§ WORK TO BE COMPLETED: How many lines below contain the word "envie"? Answer with that number alone.

RECORDS SHOWN: Begin

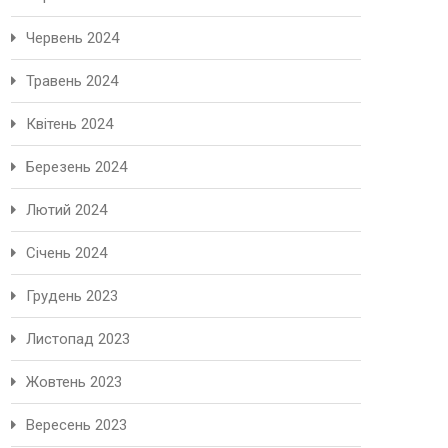
Червень 2024
Травень 2024
Квітень 2024
Березень 2024
Лютий 2024
Січень 2024
Грудень 2023
Листопад 2023
Жовтень 2023
Вересень 2023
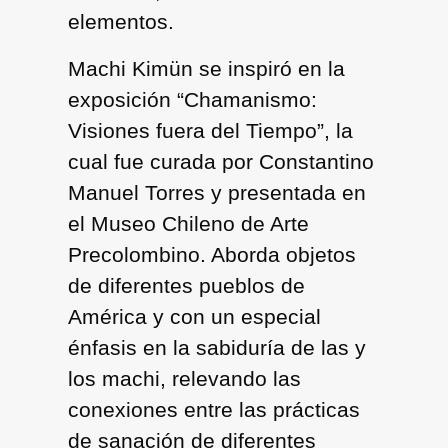
elementos.
Machi Kimün se inspiró en la
exposición “Chamanismo:
Visiones fuera del Tiempo”, la
cual fue curada por Constantino
Manuel Torres y presentada en
el Museo Chileno de Arte
Precolombino. Aborda objetos
de diferentes pueblos de
América y con un especial
énfasis en la sabiduría de las y
los machi, relevando las
conexiones entre las prácticas
de sanación de diferentes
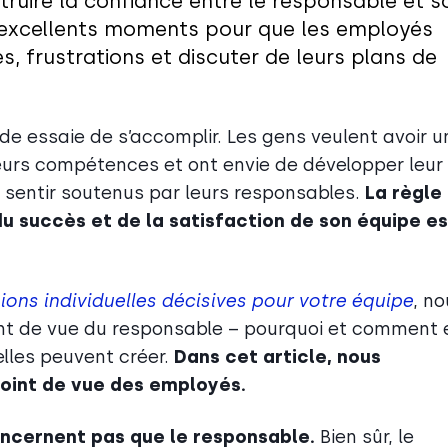
ruire la confiance entre le responsable et s
 d’excellents moments pour que les employés
s, frustrations et discuter de leurs plans de
e essaie de s’accomplir. Les gens veulent avoir u
 leurs compétences et ont envie de développer leur
 se sentir soutenus par leurs responsables.
La règle
u succès et de la satisfaction de son équipe es
nions individuelles décisives pour votre équipe
, n
int de vue du responsable – pourquoi et comment e
lles peuvent créer.
Dans cet article, nous
point de vue des employés.
concernent pas que le responsable.
Bien sûr, le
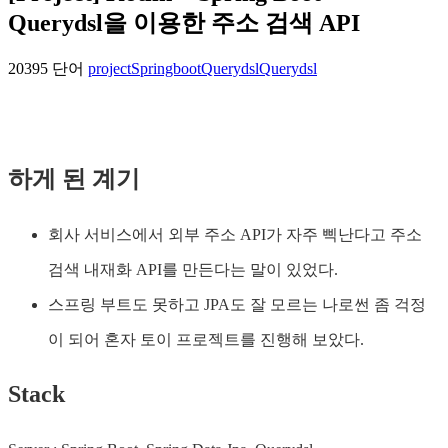
Querydsl을 이용한 주소 검색 API
20395 단어
project
Springboot
Querydsl
Querydsl
하게 된 계기
회사 서비스에서 외부 주소 API가 자주 삑난다고 주소
검색 내재화 API를 만든다는 말이 있었다.
스프링 부트도 못하고 JPA도 잘 모르는 나로썬 좀 걱정
이 되어 혼자 토이 프로젝트를 진행해 보았다.
Stack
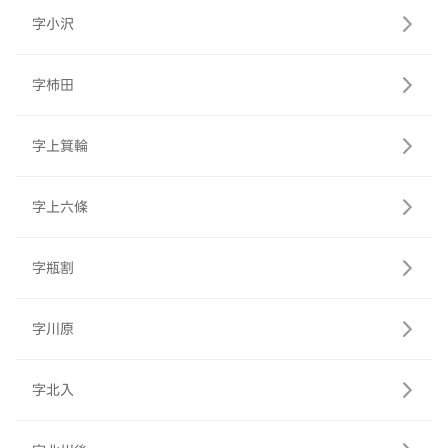
字小沢
字柿田
字上箕輪
字上六條
字瓶割
字川原
字北入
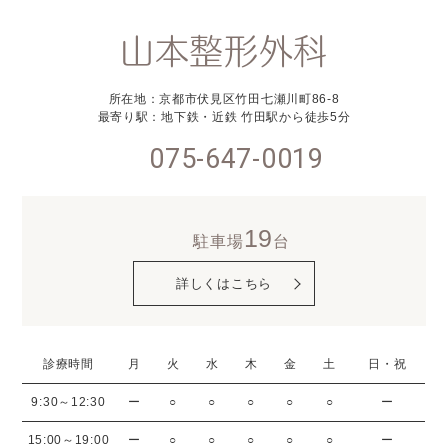
山本整形外科
所在地：京都市伏見区竹田七瀬川町86-8
最寄り駅：地下鉄・近鉄 竹田駅から徒歩5分
075-647-0019
19
駐車場
台
詳しくはこちら
診療時間
月
火
水
木
金
土
日・祝
9:30～12:30
ー
○
○
○
○
○
ー
15:00～19:00
ー
○
○
○
○
○
ー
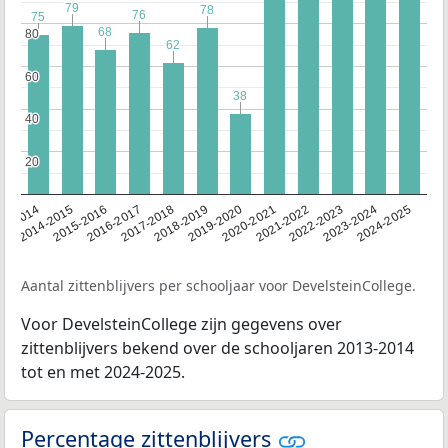
79
79
78
78
76
76
75
75
68
68
80
80
62
62
60
60
38
38
40
40
20
20
13-2014
2014-2015
2015-2016
2016-2017
2017-2018
2018-2019
2019-2020
2020-2021
2021-2022
2022-2023
2023-2024
2024-2025
Aantal zittenblijvers per schooljaar voor DevelsteinCollege.
Voor DevelsteinCollege zijn gegevens over
zittenblijvers bekend over de schooljaren 2013-2014
tot en met 2024-2025.
Percentage zittenblijvers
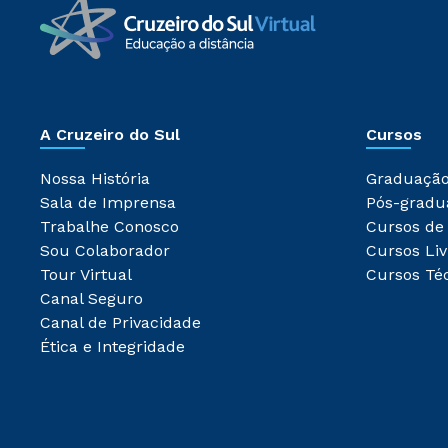
A Cruzeiro do Sul
Cursos
Nossa História
Graduaçã
Sala de Imprensa
Pós-gradu
Trabalhe Conosco
Cursos de
Sou Colaborador
Cursos Liv
Tour Virtual
Cursos Té
Canal Seguro
Canal de Privacidade
Ética e Integridade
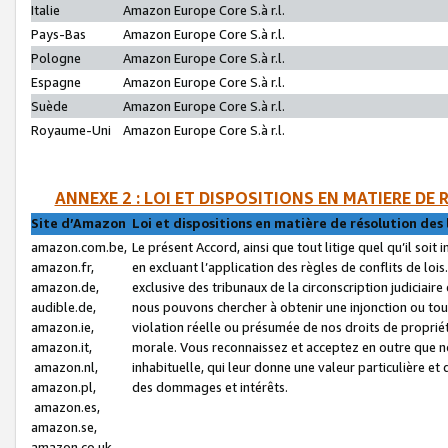
Italie
Amazon Europe Core S.à r.l.
Pays-Bas
Amazon Europe Core S.à r.l.
Pologne
Amazon Europe Core S.à r.l.
Espagne
Amazon Europe Core S.à r.l.
Suède
Amazon Europe Core S.à r.l.
Royaume-Uni
Amazon Europe Core S.à r.l.
ANNEXE 2 : LOI ET DISPOSITIONS EN MATIERE DE
Site d’Amazon
Loi et dispositions en matière de résolution des 
amazon.com.be,
Le présent Accord, ainsi que tout litige quel qu’il soi
amazon.fr,
en excluant l’application des règles de conflits de l
amazon.de,
exclusive des tribunaux de la circonscription judiciai
audible.de,
nous pouvons chercher à obtenir une injonction ou tou
amazon.ie,
violation réelle ou présumée de nos droits de proprié
amazon.it,
morale. Vous reconnaissez et acceptez en outre que n
amazon.nl,
inhabituelle, qui leur donne une valeur particulière 
amazon.pl,
des dommages et intérêts.
amazon.es,
amazon.se,
amazon.co.uk,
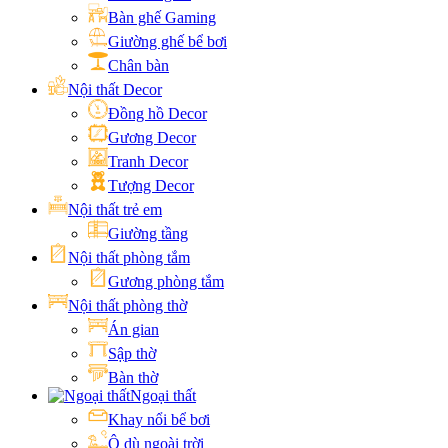
Bàn ghế Gaming
Giường ghế bể bơi
Chân bàn
Nội thất Decor
Đồng hồ Decor
Gương Decor
Tranh Decor
Tượng Decor
Nội thất trẻ em
Giường tầng
Nội thất phòng tắm
Gương phòng tắm
Nội thất phòng thờ
Án gian
Sập thờ
Bàn thờ
Ngoại thất
Khay nổi bể bơi
Ô dù ngoài trời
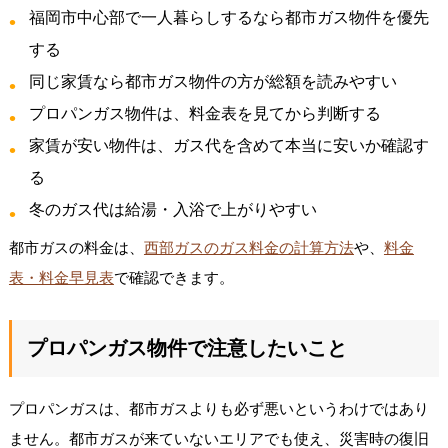
福岡市中心部で一人暮らしするなら都市ガス物件を優先
する
同じ家賃なら都市ガス物件の方が総額を読みやすい
プロパンガス物件は、料金表を見てから判断する
家賃が安い物件は、ガス代を含めて本当に安いか確認す
る
冬のガス代は給湯・入浴で上がりやすい
都市ガスの料金は、
西部ガスのガス料金の計算方法
や、
料金
表・料金早見表
で確認できます。
プロパンガス物件で注意したいこと
プロパンガスは、都市ガスよりも必ず悪いというわけではあり
ません。都市ガスが来ていないエリアでも使え、災害時の復旧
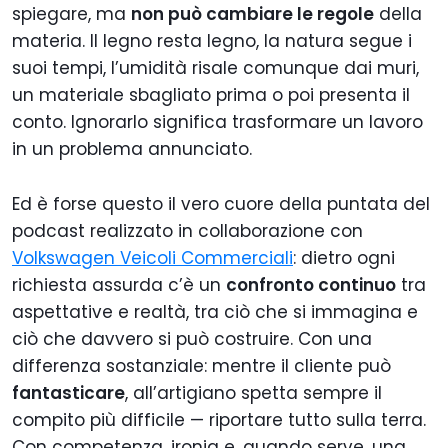
spiegare, ma
non può cambiare le regole
della
materia. Il legno resta legno, la natura segue i
suoi tempi, l’umidità risale comunque dai muri,
un materiale sbagliato prima o poi presenta il
conto. Ignorarlo significa trasformare un lavoro
in un problema annunciato.
Ed è forse questo il vero cuore della puntata del
podcast realizzato in collaborazione con
Volkswagen Veicoli Commerciali
: dietro ogni
richiesta assurda c’è un
confronto continuo
tra
aspettative e realtà, tra ciò che si immagina e
ciò che davvero si può costruire. Con una
differenza sostanziale: mentre il cliente può
fantasticare
, all’artigiano spetta sempre il
compito più difficile — riportare tutto sulla terra.
Con competenza, ironia e, quando serve, una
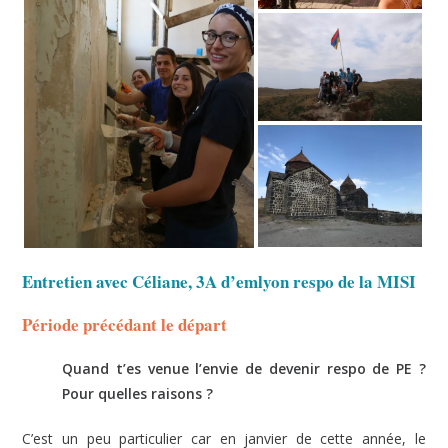
Entretien avec Céliane, 3A d’emlyon respo de la MISI
Période précédant le départ
Quand t’es venue l’envie de devenir respo de PE ?
Pour quelles raisons ?
C’est un peu particulier car en janvier de cette année, le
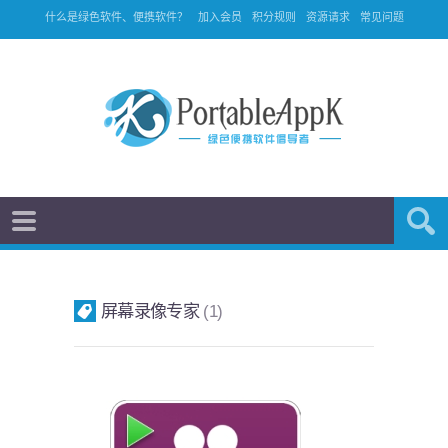
什么是绿色软件、便携软件？
加入会员
积分规则
资源请求
常见问题
屏幕录像专家
1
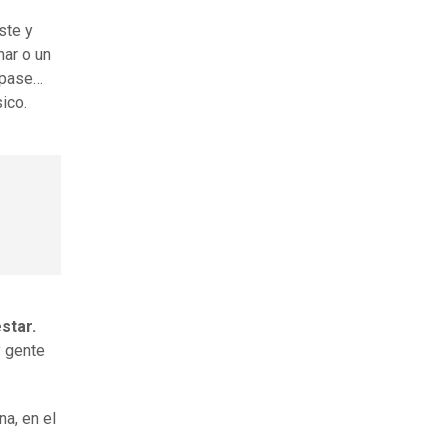
ste y
mar o un
e pase…
ico.
star.
y gente
a, en el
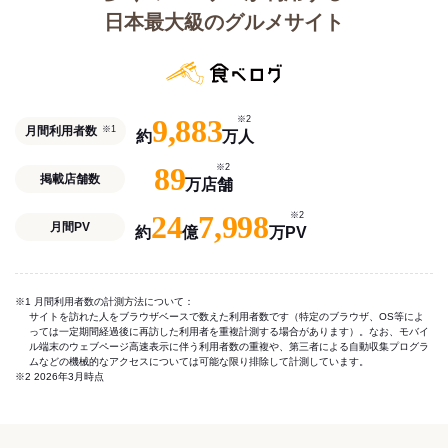
日本最大級のグルメサイト
9,883
※2
月間利用者数
※1
約
万人
89
※2
掲載店舗数
万店舗
24
7,998
※2
月間PV
約
億
万PV
※1 月間利用者数の計測方法について：
サイトを訪れた人をブラウザベースで数えた利用者数です（特定のブラウザ、OS等によ
っては一定期間経過後に再訪した利用者を重複計測する場合があります）。なお、モバイ
ル端末のウェブページ高速表示に伴う利用者数の重複や、第三者による自動収集プログラ
ムなどの機械的なアクセスについては可能な限り排除して計測しています。
※2 2026年3月時点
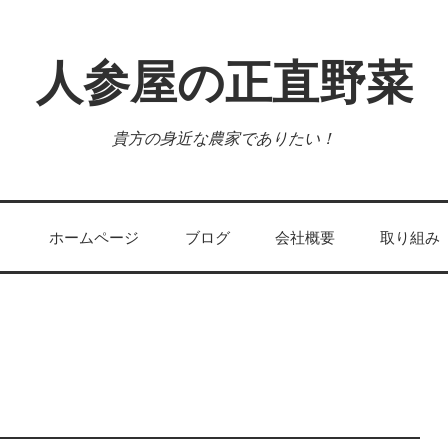
人参屋の正直野菜
貴方の身近な農家でありたい！
ホームページ
ブログ
会社概要
取り組み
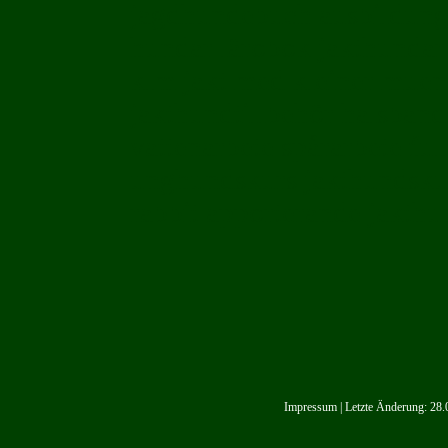
jagdhundebuch ausbildung
hundar lärobok jakthundar
klm jakt med kleiner muen
jakthundtillbehör halsba
vattenarbete spårarbete fu
unghundskurs jakthundsk
rabbit apporterande jakthu
Impressum
| Letzte Änderung: 28.0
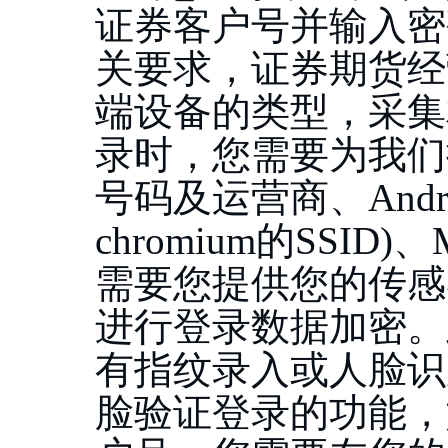
证券客户号并输入密
关要求，证券期货经
端设备的类型，采集
录时，您需要为我们
号码及运营商、Androi
chromium的SS
需要您提供您的传感
进行登录数据加密。
有指纹录入或人脸识
脸验证登录的功能，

RECORDS SHOWN: End

§ RESPONSE BOX: 2